***** DATASET RECORDS *****
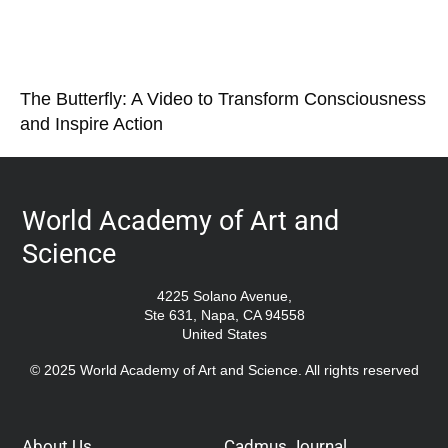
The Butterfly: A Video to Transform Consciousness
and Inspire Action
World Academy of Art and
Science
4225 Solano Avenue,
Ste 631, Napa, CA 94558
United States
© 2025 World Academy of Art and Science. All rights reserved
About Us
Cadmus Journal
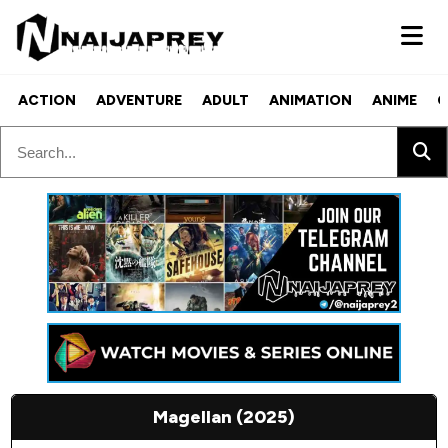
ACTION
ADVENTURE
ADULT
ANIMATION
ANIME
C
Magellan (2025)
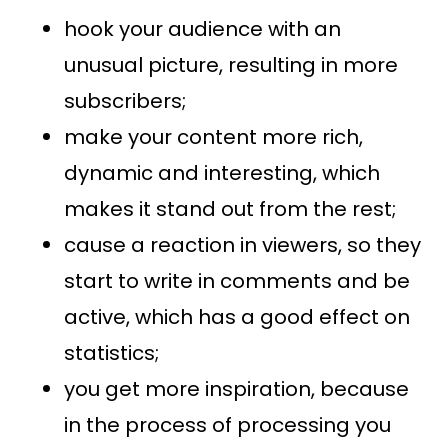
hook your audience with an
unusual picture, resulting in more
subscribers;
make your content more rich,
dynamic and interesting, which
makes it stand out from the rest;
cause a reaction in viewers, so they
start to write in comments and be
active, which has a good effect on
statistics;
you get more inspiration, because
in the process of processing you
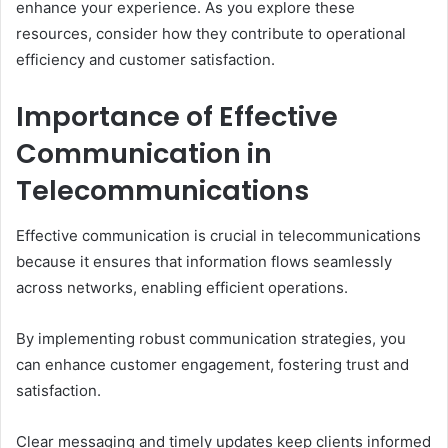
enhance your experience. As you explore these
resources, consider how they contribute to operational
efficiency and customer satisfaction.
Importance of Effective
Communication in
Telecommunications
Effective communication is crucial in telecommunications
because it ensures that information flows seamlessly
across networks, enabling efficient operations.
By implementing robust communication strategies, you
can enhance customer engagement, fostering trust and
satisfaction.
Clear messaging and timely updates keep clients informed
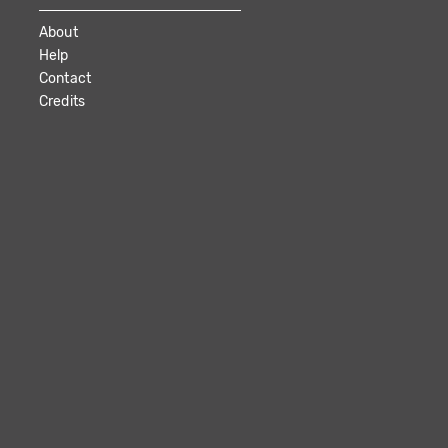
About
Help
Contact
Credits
*****
***** DATASET RECORDS *****
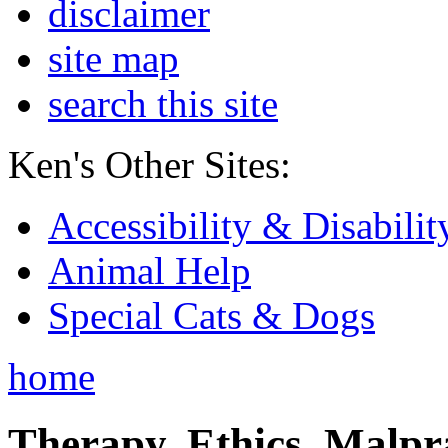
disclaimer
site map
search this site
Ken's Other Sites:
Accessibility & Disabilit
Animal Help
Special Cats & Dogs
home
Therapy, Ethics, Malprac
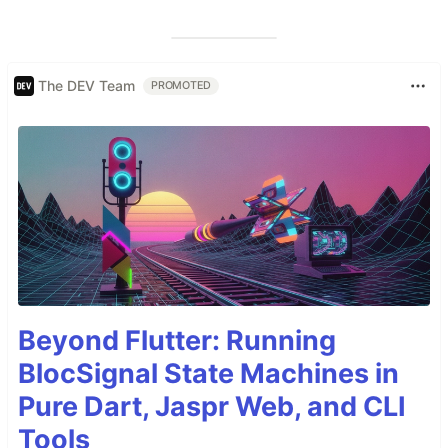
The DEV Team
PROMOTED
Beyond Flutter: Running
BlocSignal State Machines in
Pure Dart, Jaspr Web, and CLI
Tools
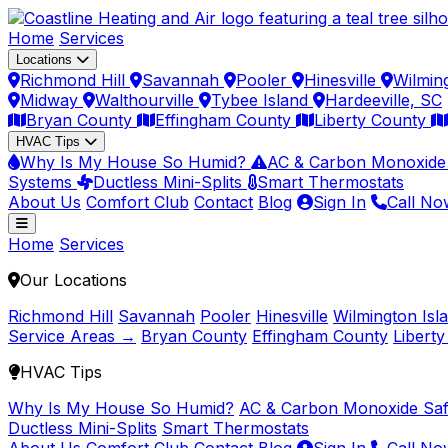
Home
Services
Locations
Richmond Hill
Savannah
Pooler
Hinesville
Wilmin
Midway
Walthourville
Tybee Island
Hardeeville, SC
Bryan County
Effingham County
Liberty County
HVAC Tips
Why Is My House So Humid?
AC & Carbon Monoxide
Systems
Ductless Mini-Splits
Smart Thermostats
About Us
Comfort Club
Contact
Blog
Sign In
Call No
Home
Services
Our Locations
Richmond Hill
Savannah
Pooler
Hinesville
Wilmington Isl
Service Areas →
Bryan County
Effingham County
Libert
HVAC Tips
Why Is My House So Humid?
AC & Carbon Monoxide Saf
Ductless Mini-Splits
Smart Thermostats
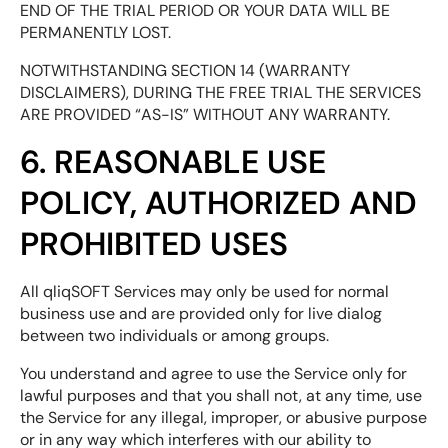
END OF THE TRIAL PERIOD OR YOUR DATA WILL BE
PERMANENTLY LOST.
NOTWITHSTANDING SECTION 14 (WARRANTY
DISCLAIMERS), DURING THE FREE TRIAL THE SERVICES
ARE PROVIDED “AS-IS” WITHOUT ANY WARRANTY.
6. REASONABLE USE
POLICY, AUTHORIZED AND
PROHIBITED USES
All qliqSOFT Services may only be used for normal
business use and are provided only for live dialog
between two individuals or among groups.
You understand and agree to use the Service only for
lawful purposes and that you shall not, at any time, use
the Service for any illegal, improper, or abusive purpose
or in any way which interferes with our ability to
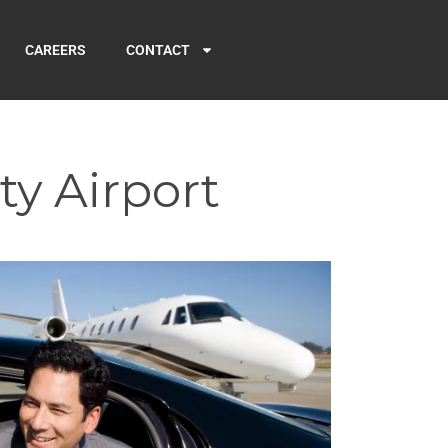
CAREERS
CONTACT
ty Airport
*****
AIM OF THE TASK
Copy out each line of the entries above that holds "TRIAL".

OUTPUT OF THE TASK
END OF THE TRIAL PERIOD OR YOUR DATA WILL BE
DISCLAIMERS), DURING THE FREE TRIAL THE SERVICES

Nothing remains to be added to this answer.